WHAT YOU NEED TO DO » From the first line to the last, give the records again exactly and skip the pictures.

EXERCISE DATA »
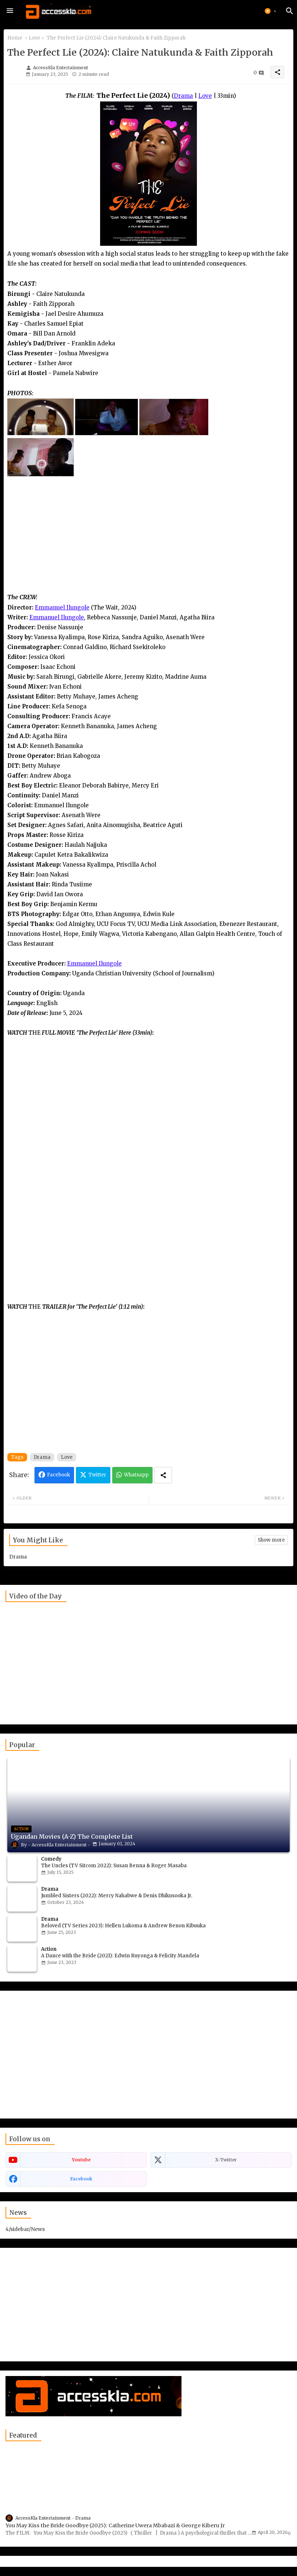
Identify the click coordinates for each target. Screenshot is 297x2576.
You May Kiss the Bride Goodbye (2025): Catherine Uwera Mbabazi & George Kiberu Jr (115, 2525)
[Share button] (163, 1475)
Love (34, 38)
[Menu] (10, 11)
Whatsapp (136, 1475)
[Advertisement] (148, 540)
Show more (271, 1540)
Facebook (58, 1475)
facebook (81, 2179)
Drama (42, 1457)
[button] (271, 11)
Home (14, 38)
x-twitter (226, 2159)
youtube (81, 2159)
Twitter (97, 1475)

ANSWER TO THE PROBLEM »
Identify the click coordinates for each target. Screenshot is 297x2576.
You May Kiss the Bride Goodbye (2025): Catherine Uwera Mbabazi & George Kiberu Jr (115, 2525)
[Share button] (163, 1475)
Love (34, 38)
[Menu] (10, 11)
Whatsapp (136, 1475)
[Advertisement] (148, 540)
Show more (271, 1540)
Facebook (58, 1475)
facebook (81, 2179)
Drama (42, 1457)
[button] (271, 11)
Home (14, 38)
x-twitter (226, 2159)
youtube (81, 2159)
Twitter (97, 1475)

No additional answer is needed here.